Biology of how the heart functions

Blood from the superior and inferior vena cava get into the heart in the right atrium. The blood then flows through the open tricuspid valve into the right ventricle. From the right ventricle, it flows to the lungs through the pulmonary artery. Blood leaves the lungs through the pulmonary vein into the left atrium, the left ventricle and finally through the aorta into the systemic circulation. A cardiac cycle involves all the events that occur in a single heartbeat, which include relaxation and contraction of both atria and ventricles. Relaxation constitutes the diastolic phase, while contraction constitutes the systolic phase. Both the atria and the ventricles remain relaxed at the start of the cardiac cycle (diastole). In describing the cardiac cycle, we shall relate it to the EKG patterns. The phases of the cardiac cycle will include atrial systole and diastole, ventricular systole, and ventricular diastole (Pollock & Makaryus, 2018).
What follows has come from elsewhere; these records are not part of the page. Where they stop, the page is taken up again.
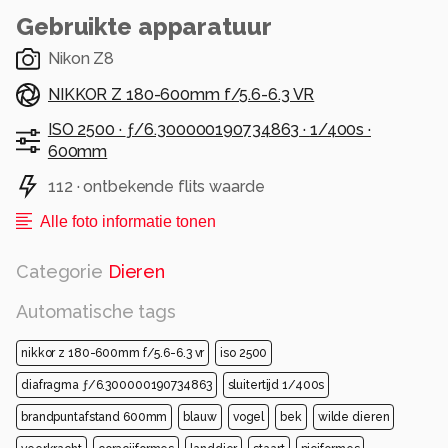
Gebruikte apparatuur
Nikon Z8
NIKKOR Z 180-600mm f/5.6-6.3 VR
ISO 2500 ·
ƒ/6.300000190734863 ·
1/400s ·
600mm
112 · ontbekende flits waarde
Alle foto informatie tonen
Categorie
Dieren
Automatische tags
nikkor z 180-600mm f/5.6-6.3 vr
iso 2500
diafragma ƒ/6.300000190734863
sluitertijd 1/400s
brandpuntafstand 600mm
blauw
vogel
bek
wilde dieren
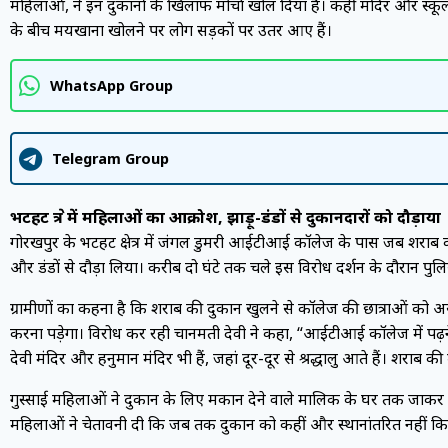
महिलाओं, ने इन दुकानों के खिलाफ मोर्चा खोल दिया है। कहीं मंदिर और स्कूलो
के बीच मयखाना खोलने पर लोग सड़कों पर उतर आए हैं।
WhatsApp Group
Telegram Group
भटहट क्षेत्र में महिलाओं का आक्रोश, झाड़ू-डंडों से दुकानदारों को दौड़ाया
गोरखपुर के भटहट क्षेत्र में जंगल डुमरी आईटीआई कॉलेज के पास जब शराब की दु
और डंडों से दौड़ा लिया। करीब दो घंटे तक चले इस विरोध प्रदर्शन के दौरान पु
ग्रामीणों का कहना है कि शराब की दुकान खुलने से कॉलेज की छात्राओं को अस
करना पड़ेगा। विरोध कर रही चानमती देवी ने कहा, “आईटीआई कॉलेज में पढ़ने 
देवी मंदिर और हनुमान मंदिर भी हैं, जहां दूर-दूर से श्रद्धालु आते हैं। शराब 
गुस्साई महिलाओं ने दुकान के लिए मकान देने वाले मालिक के घर तक जाकर 
महिलाओं ने चेतावनी दी कि जब तक दुकान को कहीं और स्थानांतरित नहीं किय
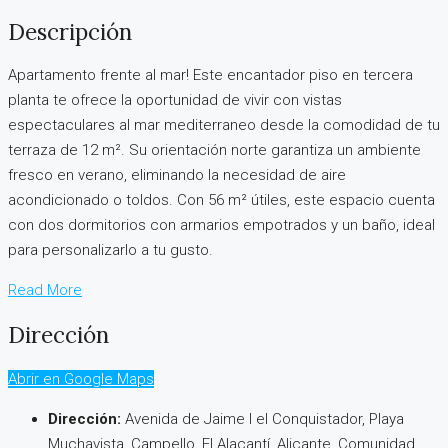
Descripción
Apartamento frente al mar! Este encantador piso en tercera
planta te ofrece la oportunidad de vivir con vistas
espectaculares al mar mediterraneo desde la comodidad de tu
terraza de 12 m². Su orientación norte garantiza un ambiente
fresco en verano, eliminando la necesidad de aire
acondicionado o toldos. Con 56 m² útiles, este espacio cuenta
con dos dormitorios con armarios empotrados y un baño, ideal
para personalizarlo a tu gusto.
Read More
Dirección
Abrir en Google Maps
Dirección:
Avenida de Jaime I el Conquistador, Playa
Muchavista, Campello, El Alacantí, Alicante, Comunidad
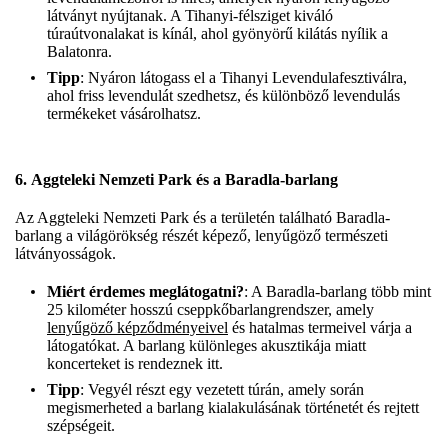
látványt nyújtanak. A Tihanyi-félsziget kiváló
túraútvonalakat is kínál, ahol gyönyörű kilátás nyílik a
Balatonra.
Tipp
: Nyáron látogass el a Tihanyi Levendulafesztiválra,
ahol friss levendulát szedhetsz, és különböző levendulás
termékeket vásárolhatsz.
6.
Aggteleki Nemzeti Park és a Baradla-barlang
Az Aggteleki Nemzeti Park és a területén található Baradla-
barlang a világörökség részét képező, lenyűgöző természeti
látványosságok.
Miért érdemes meglátogatni?
: A Baradla-barlang több mint
25 kilométer hosszú cseppkőbarlangrendszer, amely
lenyűgöző képződményeivel
és hatalmas termeivel várja a
látogatókat. A barlang különleges akusztikája miatt
koncerteket is rendeznek itt.
Tipp
: Vegyél részt egy vezetett túrán, amely során
megismerheted a barlang kialakulásának történetét és rejtett
szépségeit.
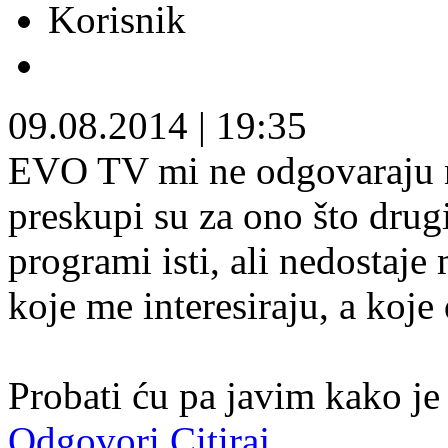
Korisnik
09.08.2014
|
19:35
EVO TV mi ne odgovaraju nit
preskupi su za ono što drugi
programi isti, ali nedostaje
koje me interesiraju, a koje
Probati ću pa javim kako je 
Odgovori
Citiraj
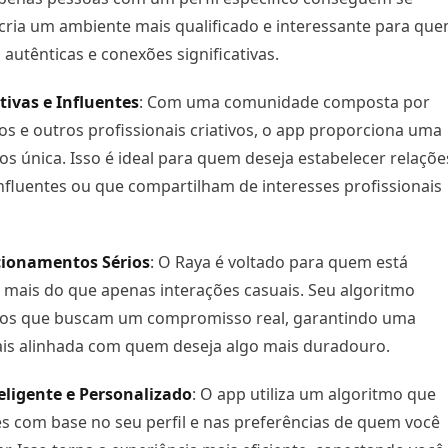
o cria um ambiente mais qualificado e interessante para qu
 autênticas e conexões significativas.
tivas e Influentes
: Com uma comunidade composta por
cos e outros profissionais criativos, o app proporciona uma
os única. Isso é ideal para quem deseja estabelecer relaçõe
fluentes ou que compartilham de interesses profissionais
cionamentos Sérios
: O Raya é voltado para quem está
mais do que apenas interações casuais. Seu algoritmo
rios que buscam um compromisso real, garantindo uma
ais alinhada com quem deseja algo mais duradouro.
eligente e Personalizado
: O app utiliza um algoritmo que
 com base no seu perfil e nas preferências de quem você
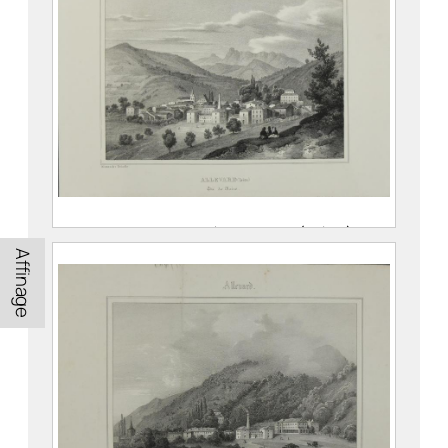
Album du Dauphiné. Allevard (Isère).
Côté des Bains
Affinage
DEBELLE, Alexandre (Voreppe, 21
décembre 1805 (30 Frimaire An 14)
– Grenoble, 22 juillet 1897)
PEGERON, Claude
976.1.18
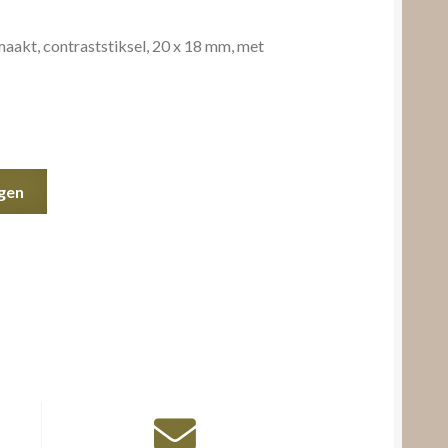
aakt, contraststiksel, 20 x 18 mm, met
gen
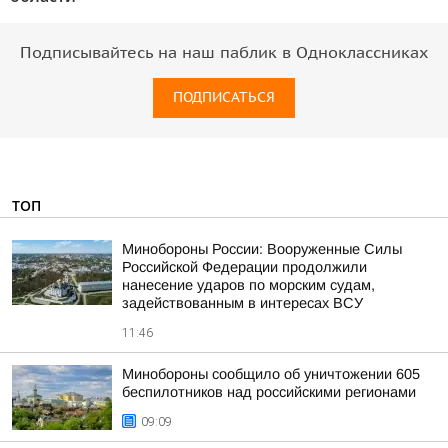
Подписывайтесь на наш паблик в Одноклассниках
ПОДПИСАТЬСЯ
ТОП
Минобороны России: Вооруженные Силы
Российской Федерации продолжили
нанесение ударов по морским судам,
задействованным в интересах ВСУ
11:46
Минобороны сообщило об уничтожении 605
беспилотников над российскими регионами
09:09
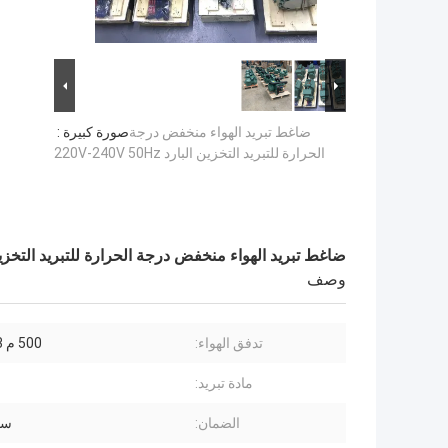
ضاغط تبريد الهواء منخفض درجة
صورة كبيرة :
الحرارة للتبريد التخزين البارد 220V-240V 50Hz
ضاغط تبريد الهواء منخفض درجة الحرارة للتبريد التخزين البارد 50Hz
وصف
تدفق الهواء:
500 م 3 / ساعة
مادة تبريد:
الضمان:
سن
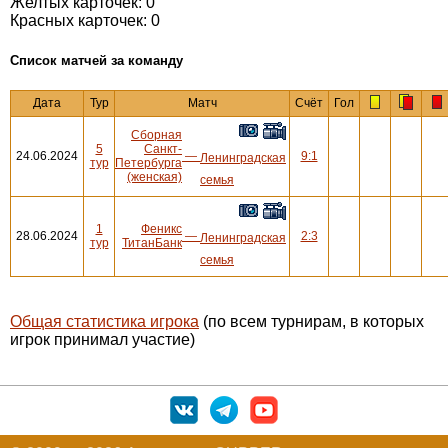
Желтых карточек: 0
Красных карточек: 0
Cписок матчей за команду
Дата
Тур
Матч
Счёт
Гол
Сборная
5
Санкт-
24.06.2024
—
9:1
Ленинградская
тур
Петербурга
(женская)
семья
1
Феникс
28.06.2024
—
2:3
Ленинградская
тур
ТитанБанк
семья
Общая статистика игрока
(по всем турнирам, в которых
игрок принимал участие)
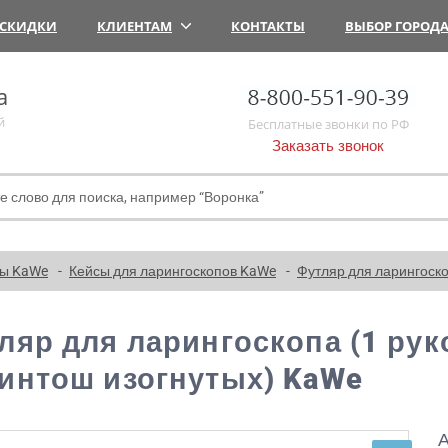
СКИДКИ
КЛИЕНТАМ
КОНТАКТЫ
ВЫБОР ГОРОД
а
й
Бесплатные звонки по РФ
Заказать звонок
пы KaWe
Кейсы для ларингоскопов KaWe
Футляр для ларингоско
ляр для ларингоскопа (1 руко
интош изогнутых) KaWe
А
a)    Atrial Systole and Diastole

Contraction of the atrium represented on the EKG by the P wave occurs after depolarization. Contraction is from the upper part of the atrium inferiorly towards the atrioventricular septum and creates a buildup of pressure in the atrium that allows the pumping of blood into the ventricles. Blood flows through the open atrioventricular valves, the tricuspid, and bicuspid valves into the ventricles. Atrial contraction contributes about 20-30% in filling the ventricles since most of the times they are already filled up to about 70% from a previous phase of diastole. Atrial systole ends before ventricular systole as the muscle relaxes returning to diastole.

b)    Ventricular Systole

Ventricular systole represented by the QRS complex on the EKG occurs after depolarization of the ventricles. At the end of the systolic atrial phase and just before the contraction of the atrium, the ventricle contains typically a total volume of 130ml of blood in a resting standing adult, and this is what forms the end diastolic volume also referred to as the preload. At the start of the ventricular systole, the contraction of the ventricles does not provide enough buildup of pressure to open the semilunar valves and allow the flow of blood out of the ventricles. However, as the contraction continues, there is a buildup of pressure more than that in the atria that have relaxed, which forces blood to flow back towards the atria, causing the closing of the atrioventricular valves. The early stage of ventricular systole is the isovolumic contraction of the ventricles (Marcondes et al., 2015).

In the late stage of ventricular systole, also referred to as the ventricular ejection stage, continued contraction leads to a buildup of pressure in the ventricles higher than that in the pulmonary trunk and aorta. Blood therefore profoundly gets pumped out of the ventricles through the now open pulmonary and aortic valves. The volume of blood pumped out is what constitutes the stroke volume whose normal range is between 70 and 80mls. After ventricular systole, there remains an end systolic volume of between 50 and 60mls of blood.

c)    Ventricular Diastole

Ventricular diastole, represented by the T wave on the EKG, follows the repolarization of the ventricles. During the early phase of ventricular relaxation, the pressures inside begin to fall to less than that in the pulmonary trunk and aorta, and thus allows blood to flow back to the heart. There is the closure of the semilunar valves to prevent the backflow of blood into the heart. As a result, there is no change in the volume of blood in the ventricles, and this is the isovolumic ventricular relaxation phase.

In the late phase of ventricular diastole, the blood pressure continues to fall due to ventricular muscle relaxation and falls below that of the atria. Blood, therefore, flows from the atria into the ventricles pushing open the atrioventricular valves. Blood continues to flow from the major veins to the atria and into the ventricles. As a result, there is the completion of the cardiac cycle.